Reklama

37-latka w bliźniaczej ciąży zmarła w szpitalu. Będzie protest w Poznaniu

Protest po śmierci innej ciężarnej - Izy w Pszczynie | fot. Włodzimierz Hoppel
Protest po śmierci innej ciężarnej - Izy w Pszczynie | fot. Włodzimierz Hoppel

Tą sprawą od kilku dni żyje cała Polska.

Tuż przed świętami Bożego Narodzenia do szpitala wojewódzkiego w Częstochowie trafiła 37-letnia Agnieszka. Kobieta była w bliźniaczej ciąży. Konkretnie w pierwszym trymestrze. Z relacji rodziny wynika, że ciężarna skarżyła się na bóle brzucha, wymiotowała. Bliscy przyznają, że trafiła do szpitala w dobrej kondycji, ale z dnia na dzień jej stan się pogarszał.
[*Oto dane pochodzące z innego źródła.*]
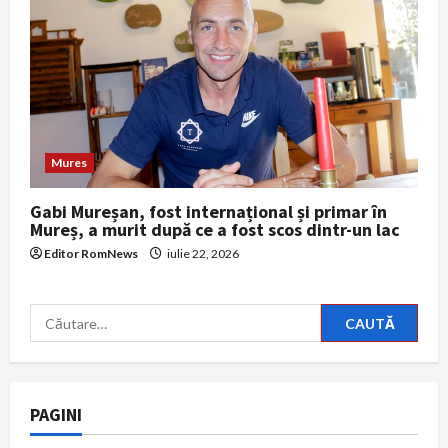
Mures
Gabi Mureșan, fost internațional și primar în
Mureș, a murit după ce a fost scos dintr-un lac
Editor RomNews
iulie 22, 2026
Caută
după:
PAGINI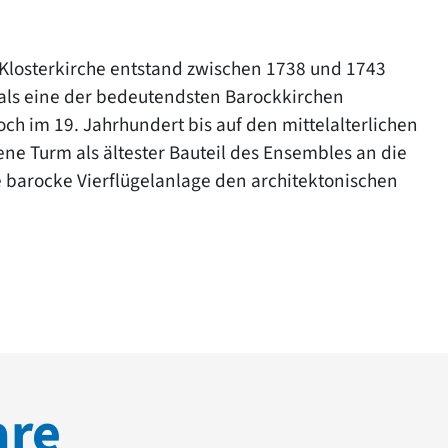
Klosterkirche entstand zwischen 1738 und 1743
 als eine der bedeutendsten Barockkirchen
och im 19. Jahrhundert bis auf den mittelalterlichen
ne Turm als ältester Bauteil des Ensembles an die
 barocke Vierflügelanlage den architektonischen
are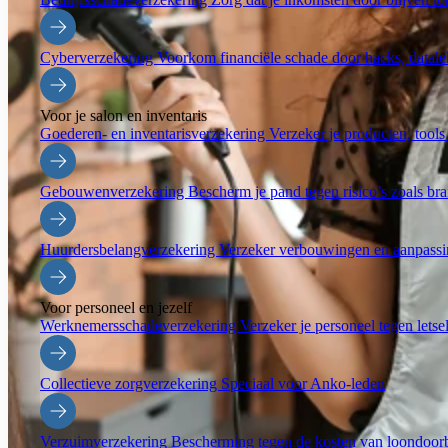
Cyberverzekering
Voorkom financiële schade door hacks, datale
Voor je salon en inventaris
Goederen- en inventarisverzekering
Verzeker je producten, tools 
Gebouwenverzekering
Bescherm je pand tegen risico’s zoals bra
Huurdersbelangverzekering
Verzeker verbouwingen en aanpassing
Voor personeel en jezelf
Werknemersschadeverzekering
Verzeker je personeel tegen letse
Collectieve zorgverzekering
Speciaal voor Anko-leden
Verzuimverzekering
Bescherming tegen de kosten van loondoorbe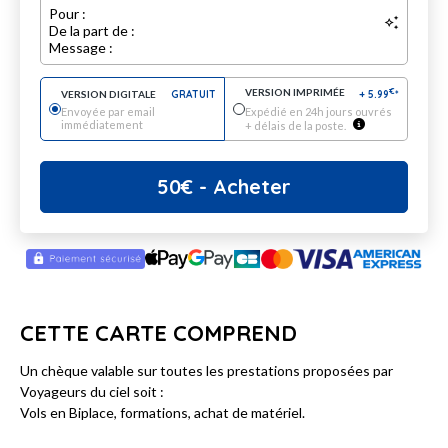
Pour :
De la part de :
Message :
VERSION IMPRIMÉE
€
VERSION DIGITALE
GRATUIT
+
5.99
*
Envoyée par email
Expédié en 24h jours ouvrés
immédiatement
+ délais de la poste.
50
€
- Acheter
CETTE CARTE COMPREND
Un chèque valable sur toutes les prestations proposées par
Voyageurs du ciel soit :
Vols en Biplace, formations, achat de matériel.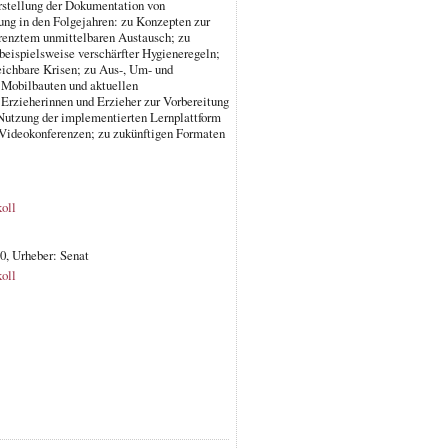
rstellung der Dokumentation von
ung in den Folgejahren: zu Konzepten zur
renztem unmittelbaren Austausch; zu
eispielsweise verschärfter Hygieneregeln;
eichbare Krisen; zu Aus-, Um- und
 Mobilbauten und aktuellen
Erzieherinnen und Erzieher zur Vorbereitung
r Nutzung der implementierten Lernplattform
u Videokonferenzen; zu zukünftigen Formaten
oll
0, Urheber: Senat
oll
21 grudnia zmarł pierwszy z bliźniaków. - Niestety nie pozwolono na usunięcie martwego płodu, ponieważ prawo w Polsce tego surowo zabrania. Czekano aż funkcje życiowe drugiego z bliźniaków samoistnie ustaną. Agnieszka nosiła w swoim łonie martwe dziecko przez kolejne 7 dni - opisują bliscy zmarłej.

29 grudnia zmarł drugi z bliźniaków. - Ręcznego wydobycia płodów dokonano po następnych 2 dniach. Przez ten cały czas, zostawiono w niej rozkładające się ciała nienarodzonych synków. Nie zapomniano jednak w porę poinformować księdza, aby przyszedł na oddział i odprawił pogrzeb dla dzieci - dodają.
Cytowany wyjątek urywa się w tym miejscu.